Hari itu, aku sedang duduk di ruang tamu, mengawasi pesan-pesan yang masuk di WhatsApp. Percakapan dengan Hendy semakin lama semakin akrab, dan meski aku tahu ini salah, ada sesuatu tentang Hendy yang membuatku terus kembali. Percakapan-percakapan singkat berubah menjadi candaan ringan, kemudian menjadi lebih dalam. Hingga tiba-tiba, pesan itu datang.
"Bisa ketemu, Hanum?

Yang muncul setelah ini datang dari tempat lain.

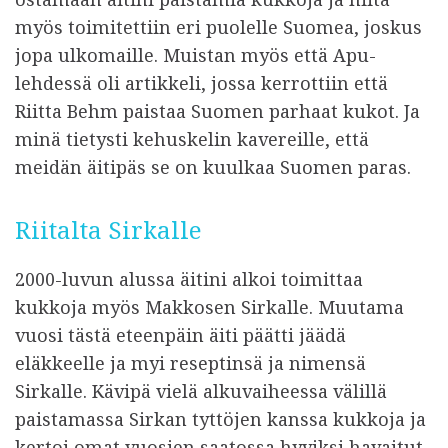
myös toimitettiin eri puolelle Suomea, joskus
jopa ulkomaille. Muistan myös että Apu-
lehdessä oli artikkeli, jossa kerrottiin että
Riitta Behm paistaa Suomen parhaat kukot. Ja
minä tietysti kehuskelin kavereille, että
meidän äitipäs se on kuulkaa Suomen paras.
Riitalta Sirkalle
2000-luvun alussa äitini alkoi toimittaa
kukkoja myös Makkosen Sirkalle. Muutama
vuosi tästä eteenpäin äiti päätti jäädä
eläkkeelle ja myi reseptinsä ja nimensä
Sirkalle. Kävipä vielä alkuvaiheessa välillä
paistamassa Sirkan tyttöjen kanssa kukkoja ja
kertoi omat vuosien saatossa hyviksi havaitut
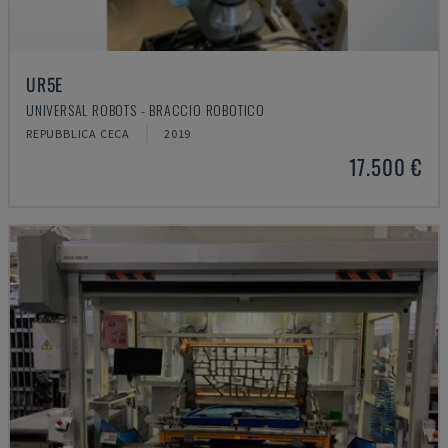
UR5E
UNIVERSAL ROBOTS - BRACCIO ROBOTICO
REPUBBLICA CECA
2019
17.500 €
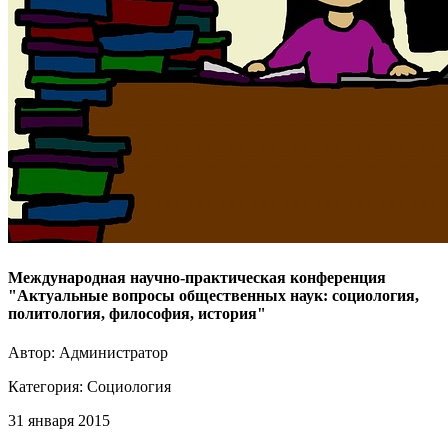
Международная научно-практическая конференция
"Актуальные вопросы общественных наук: социология,
политология, философия, история"
Автор: Администратор
Категория:
Социология
31 января 2015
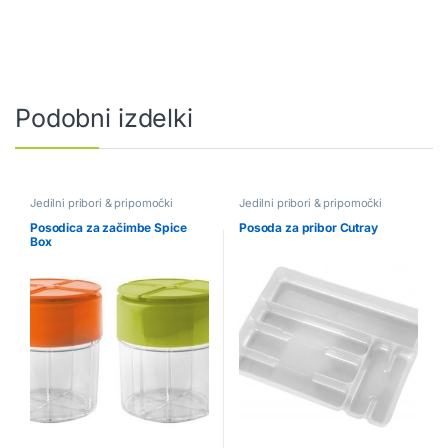
Podobni izdelki
Jedilni pribori & pripomočki
Jedilni pribori & pripomočki
Posodica za začimbe Spice
Posoda za pribor Cutray
Box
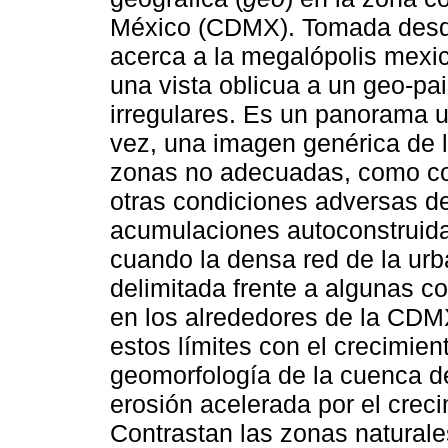
México (CDMX). Tomada desde
acerca a la megalópolis mexic
una vista oblicua a un geo-pa
irregulares. Es un panorama u
vez, una imagen genérica de 
zonas no adecuadas, como col
otras condiciones adversas de
acumulaciones autoconstruidas
cuando la densa red de la urb
delimitada frente a algunas c
en los alrededores de la CD
estos límites con el crecimien
geomorfología de la cuenca d
erosión acelerada por el crec
Contrastan las zonas natural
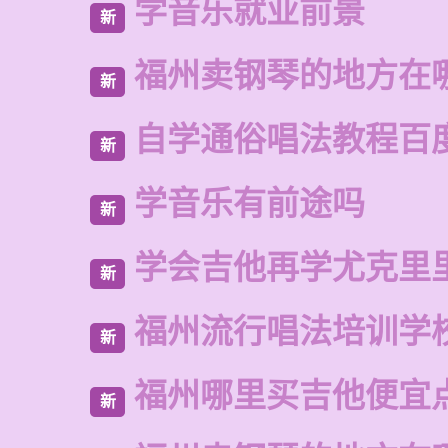
学音乐就业前景
新
福州卖钢琴的地方在
新
自学通俗唱法教程百
新
学音乐有前途吗
新
学会吉他再学尤克里
新
福州流行唱法培训学
新
福州哪里买吉他便宜
新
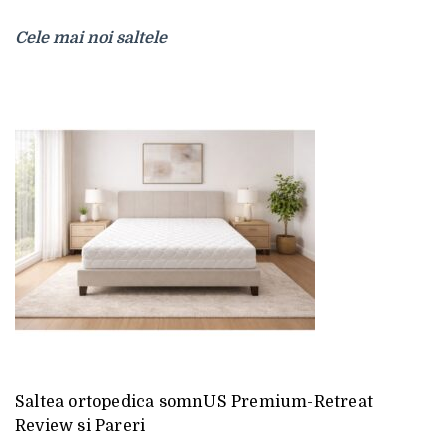
Cele mai noi saltele
Saltea ortopedica somnUS Premium-Retreat
Review si Pareri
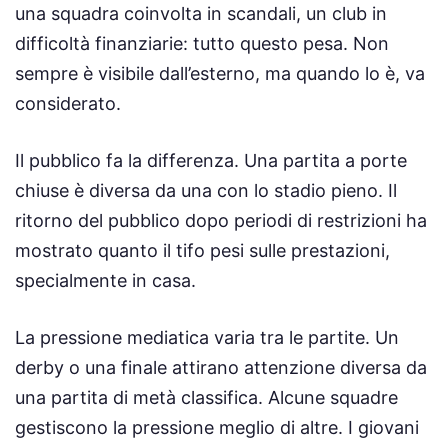
una squadra coinvolta in scandali, un club in
difficoltà finanziarie: tutto questo pesa. Non
sempre è visibile dall’esterno, ma quando lo è, va
considerato.
Il pubblico fa la differenza. Una partita a porte
chiuse è diversa da una con lo stadio pieno. Il
ritorno del pubblico dopo periodi di restrizioni ha
mostrato quanto il tifo pesi sulle prestazioni,
specialmente in casa.
La pressione mediatica varia tra le partite. Un
derby o una finale attirano attenzione diversa da
una partita di metà classifica. Alcune squadre
gestiscono la pressione meglio di altre. I giovani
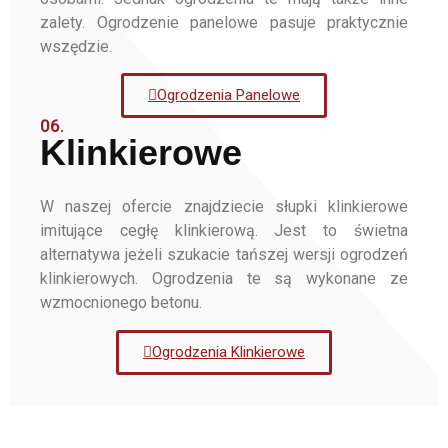
zalety. Ogrodzenie panelowe pasuje praktycznie
wszędzie.
Ogrodzenia Panelowe
06.
Klinkierowe
W naszej ofercie znajdziecie słupki klinkierowe
imitujące cegłę klinkierową. Jest to świetna
alternatywa jeżeli szukacie tańszej wersji ogrodzeń
klinkierowych. Ogrodzenia te są wykonane ze
wzmocnionego betonu.
Ogrodzenia Klinkierowe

Sepertinya kita butuh ngobrol lebih dari sekedar chat."
Aku tertegun membaca pesannya. Hendy tahu aku selalu mengenakan cadar di luar rumah, dan bagiku, bertemu bukanlah hal yang mudah, apalagi dengan laki-laki lain selain suamiku, Nurman. Sejenak aku terdiam, tapi jari-jariku bergerak sendiri.
"Kamu serius mau ketemu?" tanyaku, berharap dia tidak benar-benar menginginkannya.
"Aku serius. Ada banyak hal yang ingin aku bicarakan langsung denganmu. Lagi pula, bukankah kita sudah cukup lama bertukar pesan di HP. Sekali-kali ngobrol langsung boleh kan?"
Aku tahu dia benar, dan dalam hati, rasa penasaran serta debar yang aneh mulai muncul. Ada bagian dari diriku yang ingin mendengar suaranya langsung, melihat ekspresi wajahnya saat bicara, meskipun aku harus tetap menutup wajahku.
"Tapi aku pakai cadar gimana kata orang kalau lihat kita ngobrol?" tanyaku, mencoba mengulur waktu. Aku berharap dia akan membatalkan niatnya.